Aight people, I am confused and need input. This is what I am trying to do. Reach the <50 grams of carbs per day goal (I am not sure if I count fiber carbs in here, but lets say I do). Get my .7-1 gram of protein per pound of lean body mass. (I had forgotten that it was lean body mass and not total body mass, but now I remember) This should be about 75 grams I think from my last body comp measurement sometime last year. And it is based on goal weight, correct? I weight 65kg approx total body weight. Goal is ... 58 kg. Now that I do this, I have been going high-fat. This is my biggest worry- is high-fat OK? Over the last 5 days my macro ratios have been fat- 60%-75% carbs- 10%-20% and protein- (20% - 40%). Now I haven't lost any weight yet, but that doesn't bother me seeing as I have been doing it for less than a week and I rather see my body comp change than weight decrease if this happens. With that info here are some specific questions: 1. will high fat diet kill me with fire? 2. with goal of <50 grams carbohydrate per day is this considered low carb and is it low enough to reach ketosis? 3. Is 75 grams of protein the correct goal protein intake for me?
"1. will high fat diet kill me with fire?"
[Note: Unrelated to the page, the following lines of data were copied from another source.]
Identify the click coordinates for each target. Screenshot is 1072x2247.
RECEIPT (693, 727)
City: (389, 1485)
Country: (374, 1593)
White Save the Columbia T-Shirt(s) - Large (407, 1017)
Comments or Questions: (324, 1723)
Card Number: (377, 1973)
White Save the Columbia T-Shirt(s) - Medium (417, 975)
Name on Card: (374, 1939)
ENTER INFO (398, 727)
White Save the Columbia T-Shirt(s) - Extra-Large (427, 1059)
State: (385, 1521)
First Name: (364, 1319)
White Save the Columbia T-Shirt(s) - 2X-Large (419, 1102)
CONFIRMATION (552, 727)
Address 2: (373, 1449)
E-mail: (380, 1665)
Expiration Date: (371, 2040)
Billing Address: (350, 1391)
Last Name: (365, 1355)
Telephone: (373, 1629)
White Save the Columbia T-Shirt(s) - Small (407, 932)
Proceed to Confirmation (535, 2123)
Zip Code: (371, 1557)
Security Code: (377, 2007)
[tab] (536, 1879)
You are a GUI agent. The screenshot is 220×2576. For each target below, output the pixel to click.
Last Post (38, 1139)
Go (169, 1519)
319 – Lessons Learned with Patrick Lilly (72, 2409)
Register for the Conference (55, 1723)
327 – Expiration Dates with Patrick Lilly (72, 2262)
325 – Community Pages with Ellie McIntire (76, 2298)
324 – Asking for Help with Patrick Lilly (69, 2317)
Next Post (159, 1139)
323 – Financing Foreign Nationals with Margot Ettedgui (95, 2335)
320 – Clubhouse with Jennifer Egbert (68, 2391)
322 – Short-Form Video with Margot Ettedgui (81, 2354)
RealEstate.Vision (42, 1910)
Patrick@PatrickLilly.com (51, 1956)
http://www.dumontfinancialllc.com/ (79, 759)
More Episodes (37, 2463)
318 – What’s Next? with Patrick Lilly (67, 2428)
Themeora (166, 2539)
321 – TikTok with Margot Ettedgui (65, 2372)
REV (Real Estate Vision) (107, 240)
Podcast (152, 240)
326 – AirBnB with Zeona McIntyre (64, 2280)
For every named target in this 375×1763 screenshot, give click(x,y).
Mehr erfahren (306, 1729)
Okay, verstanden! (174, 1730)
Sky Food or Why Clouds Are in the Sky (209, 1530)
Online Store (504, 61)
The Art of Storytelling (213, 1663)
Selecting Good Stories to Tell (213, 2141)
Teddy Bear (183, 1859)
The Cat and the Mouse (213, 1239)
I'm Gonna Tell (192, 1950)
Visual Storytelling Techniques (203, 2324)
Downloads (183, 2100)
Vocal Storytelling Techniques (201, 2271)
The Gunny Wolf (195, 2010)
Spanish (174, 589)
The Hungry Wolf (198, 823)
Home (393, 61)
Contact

No. Unless by high fat, you mean vegetable or seed oils like soy/corn/canola. Eat meat/fish/eggs - the fat in these is good for you. Coconut oil, macademia nuts, avocado and olive oil are also fine (don't cook with olive oil - use butter/lard/tallow/ghee/coconut oil)
"2. with goal of <50 grams carbohydrate per day is this considered low carb and is it low enough to reach ketosis?"
Most people can reach ketosis/ketonuria on <50g carb per day. And fiber carbs can be subtracted from the total (in the USA). Some people need to go lower - get some ketostix and test if you want to. Ketosis (ketonuria - ketones in urine) is not absolutely necessary to lose weight, but it can be helpful in getting your body to adjust to burning more fat.
"3. Is 75 grams of protein the correct goal protein intake for me?"
Good question. My opinion is that 75g is probably the lowest you would want to go, based on your bodyweight. Don't be afraid to go over 100g per day - it's also okay to let this vary a bit. 50g one day, 150g the next. (58kg x 2.2pounds/kg x .7 to 1 = 89 to 128 grams of protein per day - note that Robb Wolf recommends 1g/pound of current weight, which would be 143g/day for you - so 75 seems a bit low to me.)
IMO - Focusing on scale weight is mistake.
What are you doing for tissue sparing?
Base protein intake on LBM. What is your LBM?
Less than 50g. of carbs can put you into ketosis. You'll have to try and find out for your self.